§ **What to work on**: Search the listing for the word "cookies" and return each line that contains it.

§ **Data section**:
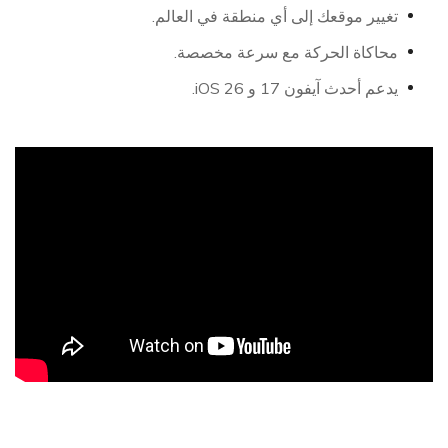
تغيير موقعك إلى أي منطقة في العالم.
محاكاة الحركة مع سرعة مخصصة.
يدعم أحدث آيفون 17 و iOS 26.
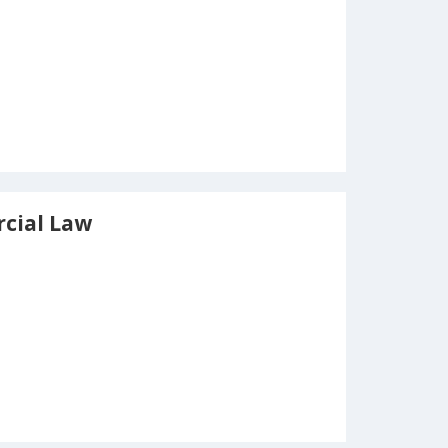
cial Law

==

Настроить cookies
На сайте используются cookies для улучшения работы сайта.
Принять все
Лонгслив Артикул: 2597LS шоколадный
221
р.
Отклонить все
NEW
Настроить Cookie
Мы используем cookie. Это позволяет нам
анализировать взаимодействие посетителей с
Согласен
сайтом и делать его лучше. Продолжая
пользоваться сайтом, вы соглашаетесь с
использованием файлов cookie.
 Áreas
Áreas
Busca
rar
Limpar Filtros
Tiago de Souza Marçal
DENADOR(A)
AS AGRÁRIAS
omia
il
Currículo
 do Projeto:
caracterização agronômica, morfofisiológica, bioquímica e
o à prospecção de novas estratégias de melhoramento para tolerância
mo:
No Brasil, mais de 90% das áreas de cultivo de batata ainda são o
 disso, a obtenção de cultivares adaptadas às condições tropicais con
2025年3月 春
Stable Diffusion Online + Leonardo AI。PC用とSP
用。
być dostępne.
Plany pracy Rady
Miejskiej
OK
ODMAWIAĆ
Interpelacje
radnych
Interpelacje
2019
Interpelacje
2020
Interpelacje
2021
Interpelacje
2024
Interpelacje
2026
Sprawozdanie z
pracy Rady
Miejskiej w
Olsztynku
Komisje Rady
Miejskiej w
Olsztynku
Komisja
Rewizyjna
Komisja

§ **Solution below**:
Настроить cookies
На сайте используются cookies для улучшения работы сайта.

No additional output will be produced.